Arrays and Structs¶

Arrays¶

In most real world programs, we are less interested in storing a single number at a time and more interested in storing a sequence of numbers. The easiest way to store more than one number is to just stick them next to each other in memory. A region of memory which holds a sequence of values of the same type is called an “array”. In memory, the array of 1 byte integers [108, 109, 97, 111] would look like:

In order to access the elements of the array, we would just add the offset to the base address of the array. This is where the 0-indexed convention for lists comes from, the first element is 0 elements away from the start.

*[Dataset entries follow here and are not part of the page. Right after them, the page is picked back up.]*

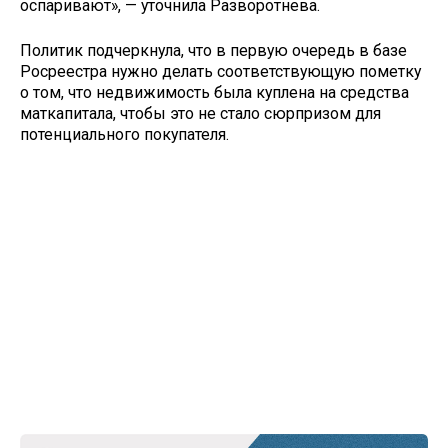
оспаривают», — уточнила Разворотнева.
Политик подчеркнула, что в первую очередь в базе
Росреестра нужно делать соответствующую пометку
о том, что недвижимость была куплена на средства
маткапитала, чтобы это не стало сюрпризом для
потенциального покупателя.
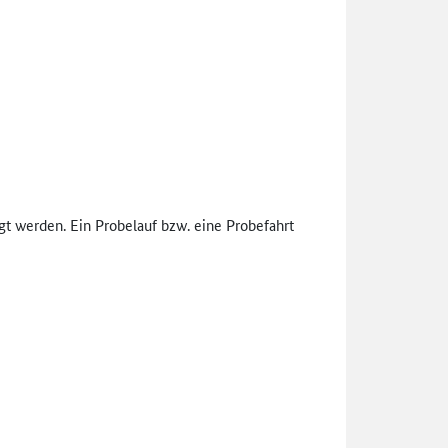
t werden. Ein Probelauf bzw. eine Probefahrt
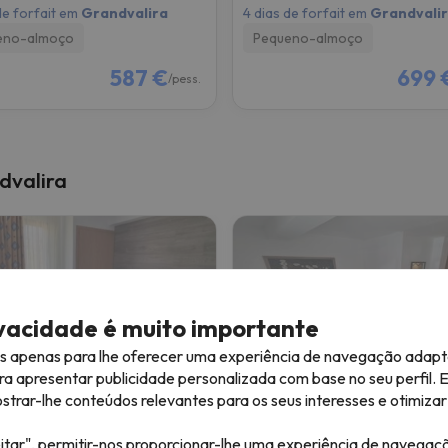
de forfait em
Grandvalira
4 dias de forfait em
Grandvali
eno-almoço
Pequeno-almoço
587 €
699 
/pess.
dvalira
ivacidade é muito importante
es apenas para lhe oferecer uma experiência de navegação adapt
ra apresentar publicidade personalizada com base no seu perfil. 
 Cims
Hotel Avanti
rar-lhe conteúdos relevantes para os seus interesses e otimizar 
itar", permitir-nos proporcionar-lhe uma experiência de navegaç
de la Casa
Pas de la Casa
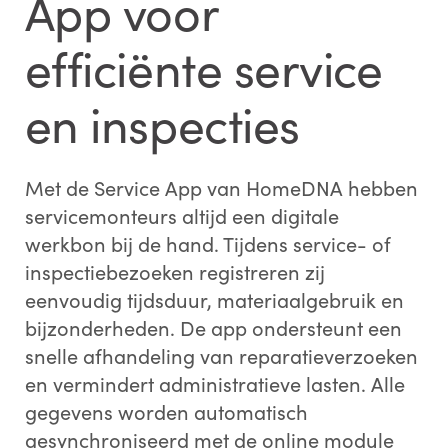
App voor
efficiënte service
en inspecties
Met de Service App van HomeDNA hebben
servicemonteurs altijd een digitale
werkbon bij de hand. Tijdens service- of
inspectiebezoeken registreren zij
eenvoudig tijdsduur, materiaalgebruik en
bijzonderheden. De app ondersteunt een
snelle afhandeling van reparatieverzoeken
en vermindert administratieve lasten. Alle
gegevens worden automatisch
gesynchroniseerd met de online module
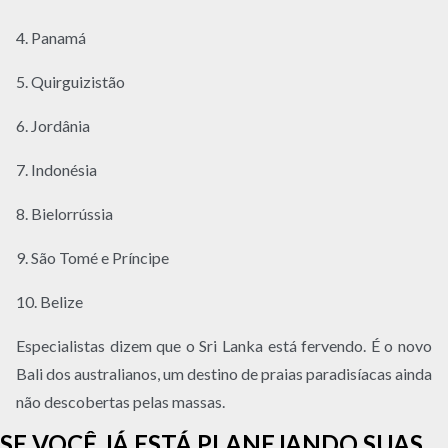
4. Panamá
5. Quirguizistão
6. Jordânia
7. Indonésia
8. Bielorrússia
9. São Tomé e Príncipe
10. Belize
Especialistas dizem que o Sri Lanka está fervendo. É o novo
Bali dos australianos, um destino de praias paradisíacas ainda
não descobertas pelas massas.
SE VOCÊ JÁ ESTÁ PLANEJANDO SUAS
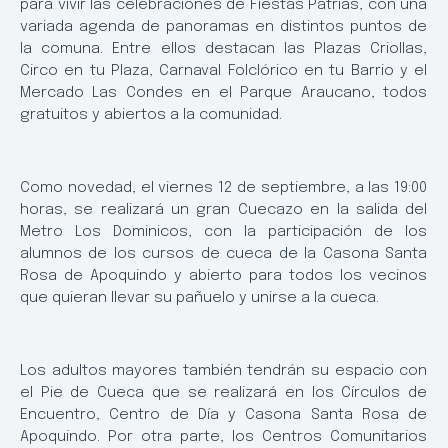
para vivir las celebraciones de Fiestas Patrias, con una
variada agenda de panoramas en distintos puntos de
la comuna. Entre ellos destacan las Plazas Criollas,
Circo en tu Plaza, Carnaval Folclórico en tu Barrio y el
Mercado Las Condes en el Parque Araucano, todos
gratuitos y abiertos a la comunidad.
Como novedad, el viernes 12 de septiembre, a las 19:00
horas, se realizará un gran Cuecazo en la salida del
Metro Los Dominicos, con la participación de los
alumnos de los cursos de cueca de la Casona Santa
Rosa de Apoquindo y abierto para todos los vecinos
que quieran llevar su pañuelo y unirse a la cueca.
Los adultos mayores también tendrán su espacio con
el Pie de Cueca que se realizará en los Círculos de
Encuentro, Centro de Día y Casona Santa Rosa de
Apoquindo. Por otra parte, los Centros Comunitarios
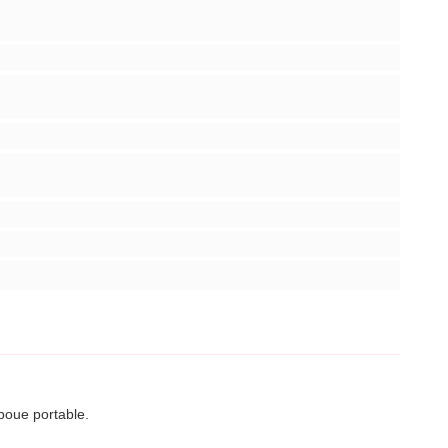
 boue portable.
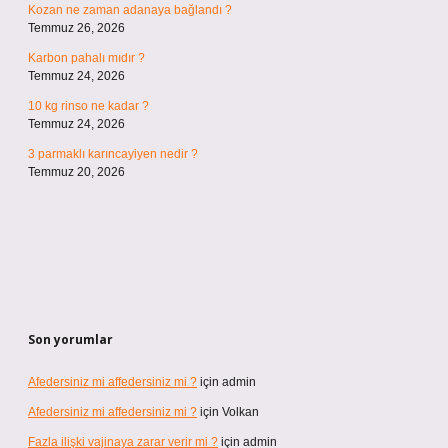
Kozan ne zaman adanaya bağlandı ?
Temmuz 26, 2026
Karbon pahalı mıdır ?
Temmuz 24, 2026
10 kg rinso ne kadar ?
Temmuz 24, 2026
3 parmaklı karıncayiyen nedir ?
Temmuz 20, 2026
Son yorumlar
Afedersiniz mi affedersiniz mi ?
için
admin
Afedersiniz mi affedersiniz mi ?
için
Volkan
Fazla ilişki vajinaya zarar verir mi ?
için
admin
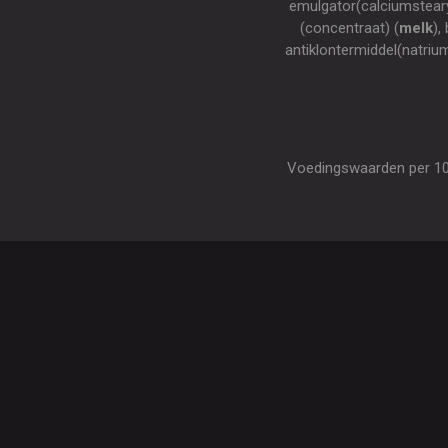
emulgator(calciumsteary
(concentraat) (
melk
),
antiklontermiddel(natri
Voedingswaarden per 100 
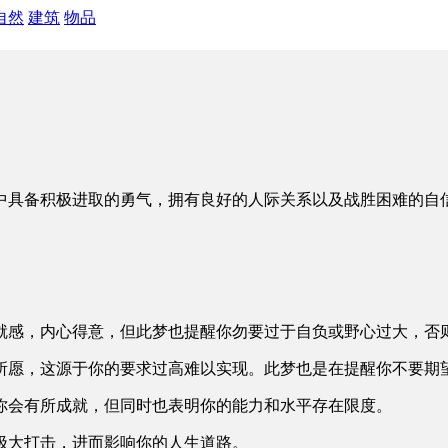
自然
建筑
物品
中具备积极进取的勇气，拥有良好的人际关系以及战胜困难的自
就感，内心得意，但此梦也提醒你勿要过于自负或野心过大，否
所愿，这源于你的要求过高难以实现。此梦也是在提醒你不要期
你会有所成就，但同时也表明你的能力和水平存在限度。
极大打击，进而影响你的人生道路。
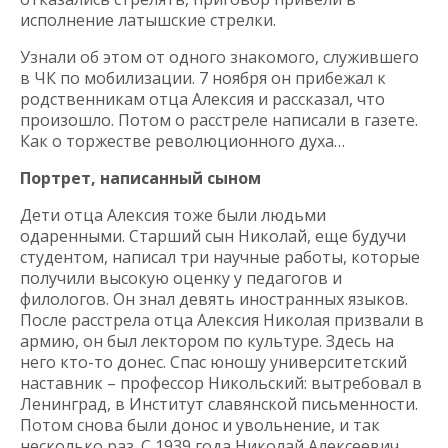
исполнение латышские стрелки.
Узнали об этом от одного знакомого, служившего
в ЧК по мобилизации. 7 ноября он прибежал к
родственникам отца Алексия и рассказал, что
произошло. Потом о расстреле написали в газете.
Как о торжестве революционного духа…
Портрет, написанный сыном
Дети отца Алексия тоже были людьми
одаренными. Старший сын Николай, еще будучи
студентом, написал три научные работы, которые
получили высокую оценку у педагогов и
филологов. Он знал девять иностранных языков.
После расстрела отца Алексия Николая призвали в
армию, он был лектором по культуре. Здесь на
него кто-то донес. Спас юношу университетский
наставник – профессор Никольский: вытребовал в
Ленинград, в Институт славянской письменности.
Потом снова были донос и увольнение, и так
несколько раз. С 1939 года Николай Алексеевич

The advantage of packing the elements next to each other in this way is that we can now refer to the entire sequence with just a pointer to the first element. This means that we can semantically move a lot of data just by moving a single integer.

Multi-Byte Values in Arrays¶

Arrays may contain multi-byte values. Just like arrays of single-byte values, the elements are laid out next to each other in memory.

In order to access element \(n\) of an array at address \(p\) with elements of size \(s\) we just read the value at the address: \(p + sn\).

Structs¶

Another common low-level data structure is called a “struct”, short for “structure”. Structures are a fixed length, ordered collection of potentially different types of values. A structure works similar to an array, where we just pack the values next to each other in memory. Structures are useful because, just like with arrays, they allow us to semantically move many related values with a single pointer.

Imagine we want to represent a structure with the following fields:

{
    int32 a;
    int8 b;
    int16 c;
}

The memory for a single instance of this struct may look like:

Just like we can compute the address of any given element in an array from the address of the first value and the index, we can compute the address of any member of the structure from just the first value. Instead of accounting for an index, we just need to know through some side-channel method what the expected offset is. The idea is that if we lay out the data at a particular offset from the first element when we write it, then code that requires just the c field can be hard coded to read \(p + 6\) and the value will be there. There is nothing that enforces that this is true, it is just a convention for arranging memory.

The reason that the 6th byte is unused is that we may want to keep all of our int16 (2 byte integer) values at an address that is a multiple of 2. Some hardware operations are faster when reading values that are “aligned” to a multiple of their size. We will discuss this more later.

Multi-Dimensional Arrays¶

Memory is intrinsically one dimensional because the machine natively addresses memory with a scalar integer. Therefore, in order to store a semantically multi-dimensional array we need to store some flattening of the data and design a mapping from coordinate to a single address. The general way to do this is to think of a multi-dimensional array as an “array of arrays”, or an array whose elements are themselves arrays. An array just stores its values one after the other in memory, so a multi-dimensional array can be stored by laying out a sequence of arrays of progressively smaller dimensionality.

For example, let’s consider a 2d array of shape (6, 3), or 6 rows by 3 columns:

There are two ways we can define this as an “array of arrays”:

a length 6 array of length 3 arrays, a collection of rows
a length 3 array of length 6 arrays, a collection of columns

Row Order¶

Row order is where the array is arranged in memory as a collection of rows. This is also called “C order” because the C programming language often uses arrays arranged this way.

The formula to get element \((r, c)\) is:

\[getitem(r, c) = r * Num Columns + c\]

Column Order¶

Column order is where the array is arranged in memory as a collection of columns. This is also called “F order” or “Fortran” order because the Fortran programming language often used arrays arranged in this way.

The formula to get element \((r, c)\) is:

\[getitem(r, c) = c * Num Rows + r\]

Warning

Be careful not to confuse “C order” with column order, they are opposites!